The data:
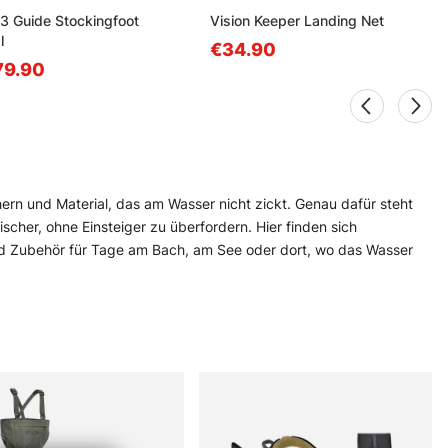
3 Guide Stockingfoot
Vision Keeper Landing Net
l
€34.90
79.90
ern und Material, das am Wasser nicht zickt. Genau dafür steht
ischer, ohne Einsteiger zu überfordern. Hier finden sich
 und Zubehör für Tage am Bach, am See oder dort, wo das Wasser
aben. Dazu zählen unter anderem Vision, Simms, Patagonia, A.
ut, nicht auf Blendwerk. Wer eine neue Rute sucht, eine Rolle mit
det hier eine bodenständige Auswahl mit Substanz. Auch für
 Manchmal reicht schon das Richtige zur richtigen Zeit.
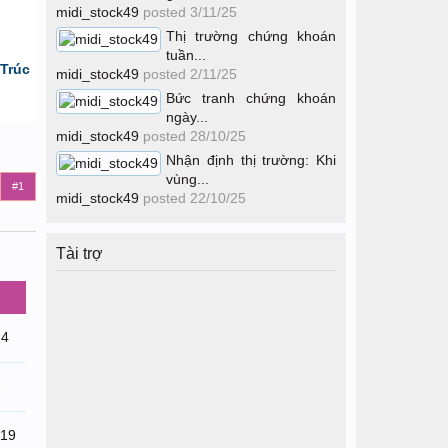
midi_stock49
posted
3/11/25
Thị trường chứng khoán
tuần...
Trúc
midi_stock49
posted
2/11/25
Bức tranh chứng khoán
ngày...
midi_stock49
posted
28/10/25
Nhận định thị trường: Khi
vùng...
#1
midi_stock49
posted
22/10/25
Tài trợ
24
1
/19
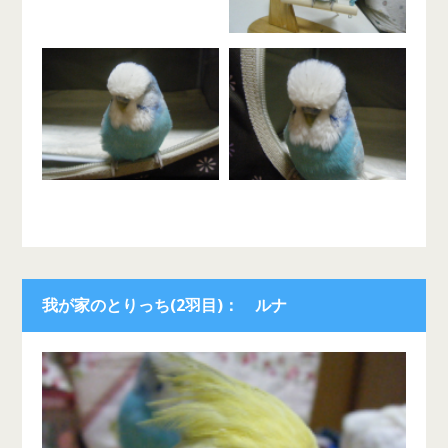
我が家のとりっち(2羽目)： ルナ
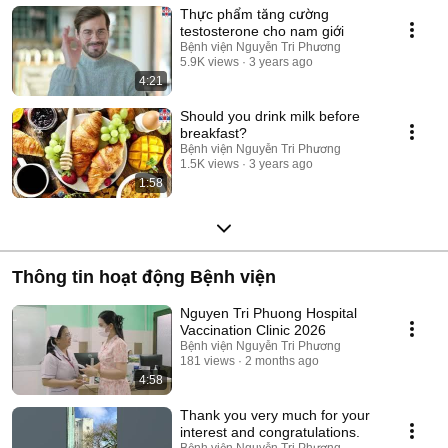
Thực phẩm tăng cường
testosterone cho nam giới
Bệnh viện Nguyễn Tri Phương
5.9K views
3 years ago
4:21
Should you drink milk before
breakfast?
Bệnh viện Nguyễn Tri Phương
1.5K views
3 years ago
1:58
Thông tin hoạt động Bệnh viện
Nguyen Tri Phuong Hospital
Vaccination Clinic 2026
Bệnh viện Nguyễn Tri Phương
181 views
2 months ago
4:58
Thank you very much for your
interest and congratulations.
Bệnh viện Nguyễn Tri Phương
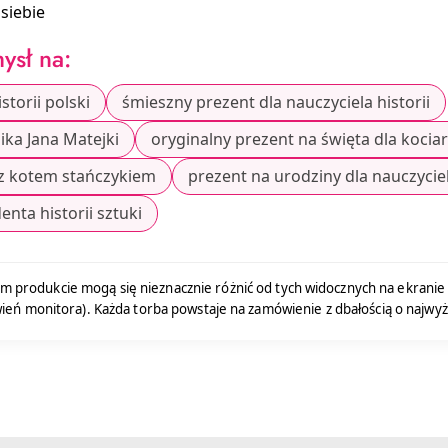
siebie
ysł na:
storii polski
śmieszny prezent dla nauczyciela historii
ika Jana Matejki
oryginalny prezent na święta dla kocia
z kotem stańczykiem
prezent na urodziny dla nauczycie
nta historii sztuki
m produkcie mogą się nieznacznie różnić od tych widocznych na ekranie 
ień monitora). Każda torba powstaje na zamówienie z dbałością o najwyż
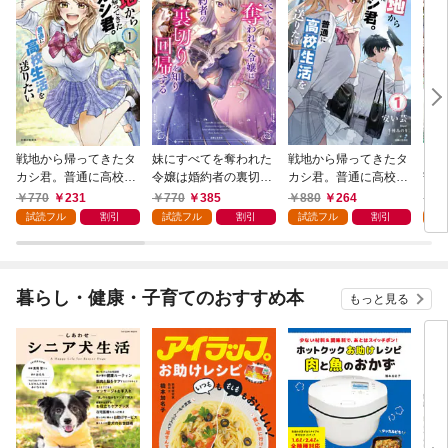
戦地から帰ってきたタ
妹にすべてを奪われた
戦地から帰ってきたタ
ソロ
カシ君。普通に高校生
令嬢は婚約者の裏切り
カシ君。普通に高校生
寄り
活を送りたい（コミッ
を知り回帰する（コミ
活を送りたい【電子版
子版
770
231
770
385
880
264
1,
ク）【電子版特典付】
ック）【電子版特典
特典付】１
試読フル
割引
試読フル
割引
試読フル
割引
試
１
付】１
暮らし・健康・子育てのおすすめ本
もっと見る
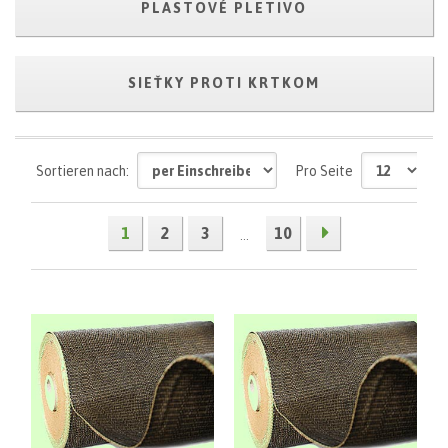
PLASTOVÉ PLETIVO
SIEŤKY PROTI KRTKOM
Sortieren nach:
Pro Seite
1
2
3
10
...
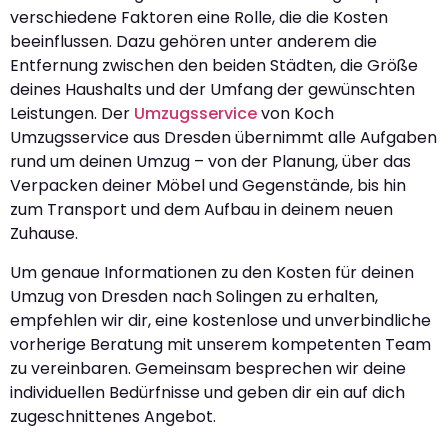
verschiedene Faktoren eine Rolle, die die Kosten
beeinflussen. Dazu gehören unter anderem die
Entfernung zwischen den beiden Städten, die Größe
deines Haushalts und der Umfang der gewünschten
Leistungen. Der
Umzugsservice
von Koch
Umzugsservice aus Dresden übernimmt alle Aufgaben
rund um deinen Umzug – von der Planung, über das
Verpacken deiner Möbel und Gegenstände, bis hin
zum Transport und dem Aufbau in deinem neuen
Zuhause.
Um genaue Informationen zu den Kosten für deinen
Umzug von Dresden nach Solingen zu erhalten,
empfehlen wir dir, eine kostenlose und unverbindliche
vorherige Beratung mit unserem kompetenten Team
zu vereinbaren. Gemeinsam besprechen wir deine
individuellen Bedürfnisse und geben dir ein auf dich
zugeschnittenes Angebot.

Description of the task: Where a line of the entries above holds the word "trường", return that line.

Solution to this problem:
Thị trường chứng khoán
Nhận định thị trường: Khi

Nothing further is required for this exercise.